*** Data under study ***

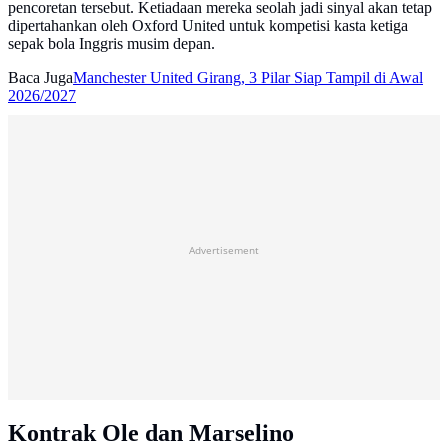
pencoretan tersebut. Ketiadaan mereka seolah jadi sinyal akan tetap
dipertahankan oleh Oxford United untuk kompetisi kasta ketiga
sepak bola Inggris musim depan.
Baca Juga
Manchester United Girang, 3 Pilar Siap Tampil di Awal
2026/2027
Advertisement
Kontrak Ole dan Marselino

*** End of Data under study ***

An exact copy of the entries above, with no pictures, is the required answer.

pencoretan tersebut. Ketiadaan mereka seolah jadi sinyal akan tetap
dipertahankan oleh Oxford United untuk kompetisi kasta ketiga
sepak bola Inggris musim depan.
Baca Juga
Manchester United Girang, 3 Pilar Siap Tampil di Awal
2026/2027
Advertisement
Kontrak Ole dan Marselino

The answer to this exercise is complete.